Originally posted by Conrau K
[b]So Manny....did that scripture mean he was going to be with Jesus as you say in that "same day" they died?
Yes of course it does. It makes perfect mathematical sense.[/b]
this doesn't answer any of Galvos points, no not even a smidgen!
PARADISE
A beautiful park, or a parklike garden. The Greek word 'paradeisos', occurs three times in the Christian Greek Scriptures. (Lu 23:43; 2Co 12:4; Re 2:7) Greek writers as far back as Xenophon (c. 431-352 B.C.E.) used the word (pairidaeza), and Pollux attributed it to Persian sources. (Cyropaedia, I, iii, 14; Anabasis, I, ii, 7; Onomasticon, IX, 13)
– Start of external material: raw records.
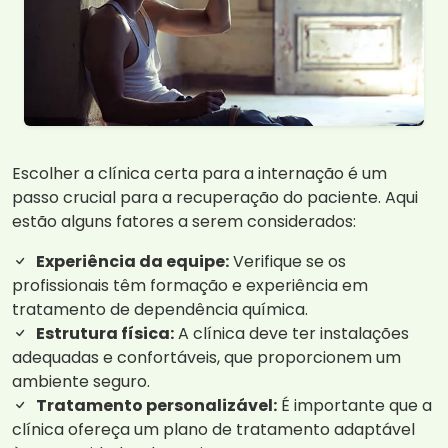
Escolher a clínica certa para a internação é um
passo crucial para a recuperação do paciente. Aqui
estão alguns fatores a serem considerados:
Experiência da equipe:
Verifique se os
profissionais têm formação e experiência em
tratamento de dependência química.
Estrutura física:
A clínica deve ter instalações
adequadas e confortáveis, que proporcionem um
ambiente seguro.
Tratamento personalizável:
É importante que a
clínica ofereça um plano de tratamento adaptável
Some lexicographers would derive the Hebrew word pardes (meaning, basically, a park) from the same source. But since Solomon (of the 11th century B.C.E.) used pardes in his writings, whereas existing Persian writings go back only to about the sixth century B.C.E., such derivation of the Hebrew term is only conjectural. (Ec 2:5; Ca 4:13) The remaining use of pardes is at Nehemiah 2:8, where reference is made to a royal wooded park of Persian King Artaxerxes Longimanus, in the fifth century B.C.E.
The three terms (Hebrew pardes, Persian pairidaeza, and Greek paradeisos), however, all convey the basic idea of a beautiful park or parklike garden. The first such park was that made by man’s Creator, Jehovah God, in Eden. (Ge 2:8, 9, 15) It is called a gan, or “garden,” in Hebrew but was obviously parklike in size and nature. The Greek Septuagint appropriately uses the term paradeisos with reference to that garden.
What is the Paradise that Jesus promised to the evildoer who died alongside him?
Luke’s account shows that an evildoer, being executed alongside Jesus Christ, spoke words in Jesus defense and requested that Jesus remember him when he ‘got into his kingdom.’ Jesus’ reply was: “Truly I tell you today, You will be with me in Paradise.” (Lu 23:39-43) The punctuation shown in the rendering of these words must, of course, depend on the translators understanding of the sense of Jesus words, since no punctuation was used in the original Greek text.
Punctuation in the modern style did not become common until about the ninth century C.E.
Whereas many translations place a comma before the word “today” and thereby give the impression that the evildoer entered Paradise that same day, there is nothing in the rest of the Scriptures to support this. Jesus himself was dead and in the tomb until the third day and was then resurrected as “the firstfruits” of the resurrection. (Ac 10:40; 1Co 15:20; Col 1:18) He ascended to heaven 40 days later.—Joh 20:17; Ac 1:1-3, 9.
The evidence is, therefore, that Jesus use of the word “today” was not to give the time of the evildoer’s being in Paradise but, rather, to call attention to the time in which the promise was being made and during which the evildoer had shown a measure of faith in Jesus. It was a day when Jesus had been rejected and condemned by the highest-ranking religious leaders of his own people and was thereafter sentenced to die by Roman authority. He had become an object of scorn and ridicule. So the wrongdoer alongside him had shown a notable quality and commendable heart attitude in not going along with the crowd but, rather, speaking out in Jesus’ behalf and expressing belief in his coming Kingship. Recognizing that
the emphasis is correctly placed on the time of the promise’s being made rather than on the time of its fulfillment, other translations, such as those in English by Rotherham and Lamsa, those in German by Reinhardt and W. Michaelis, as well as the Curetonian Syriac of the fifth century C.E., rendered the text in a form similar to the reading of the New World Translation, quoted herein.